” I have been in sorrow’s kitchen and licked out all the pots. Then I have stood on the peaky mountains wrapped in rainbows, with a harp and sword in my hands.” ~Zora Neale Hurston
Have you experienced a time when several events converged to remind you of life’s joys and sorrows? This is how the last four weeks were for me.
It started on April 7 with the death of a dear friend. Que Throm was one of the most vitally alive and fully engaged people I’ve ever known. A southern belle from Plains, Georgia, she was an artist, college professor, world traveler, enthusiastic life-long learner, hostess, and benefactress of the arts. Her generous mentoring of me and my work over the years has been unlike anything I’ve experienced. When I taught at the Winter Park Jung Center she encouraged me to teach a class on the psychological meanings of the Greek Goddesses and invited several friends to join it. After the Center closed I taught a dream study group in her home for several years. When Healing the Sacred Divide was near publication, Que invited me to introduce it at a reception in her home. She and her artist husband Cicero split every year between Orlando and San Miguel de Allende, Mexico. One year she arranged for me to speak about my newest book at the annual San Miguel de Allende Writer’s Conference, again with a reception afterwards.
Cicero died a few years ago and Que was diagnosed with Stage IV pancreatic cancer last year. She chose not to have chemotherapy so she could enjoy her life and friends to the fullest in her remaining time. For most of that year she had few symptoms, none of which were debilitating. Two weeks before she died we lunched together. Afterwards she took me on a tour of the beautiful nearby campuses of the Maitland Art and History Museums where she showed me the site and plans for the new building she had endowed. On the day she died, Que got ready to go out to lunch with two friends. Shortly after they arrived she felt faint and decided to lie down for a few minutes. Less than an hour later she died in the ambulance on the way to the hospital.
I will always be grateful to this remarkable woman for modeling how to be a friend, live a full life, and die with zero drama and infinite grace. She was a rare individual who made the mosaic of her life and death into a beautiful work of art. Rest in peace with your beloved Cicero, sweet friend.
This gorgeous painting of hers brings joy every time I see it.
My birthday was the day after Que’s celebration of life. Fred made plans to celebrate my life that evening at a nearby restaurant with our children and grandchildren, but instead we went to the hospital to visit a close relative who’d had an accident that afternoon. I’m struck by how easy it is becoming for me to let go of my plans and flow with events as they happen.

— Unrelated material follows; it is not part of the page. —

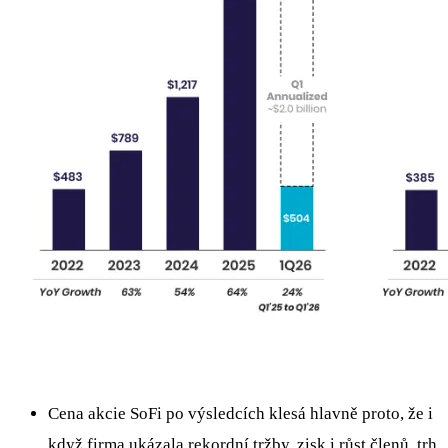
Cena akcie SoFi po výsledcích klesá hlavně proto, že i
když firma ukázala rekordní tržby, zisk i růst členů, trh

Yesterday I received two more reminders of the ever-present realities of life and death, joy and sorrow. First, Anthea Turner’s daughter called to say that her mother had died peacefully in her sleep. At one time or another Anthea was the chairman of nearly every volunteer arts organization in Orlando, including the Orlando Ballet, the Orlando Opera, the Orlando Museum of Art, and the Friends of the Orlando Philharmonic Orchestra. In her 90’s she still attended almost every performance of the opera and the Phil. When she could no longer drive, she often rode with us. Strong, vitally engaged with life, and completely lucid to the last, this gracious lady was an inspiration to everyone who knew her. I was lucky to call her friend.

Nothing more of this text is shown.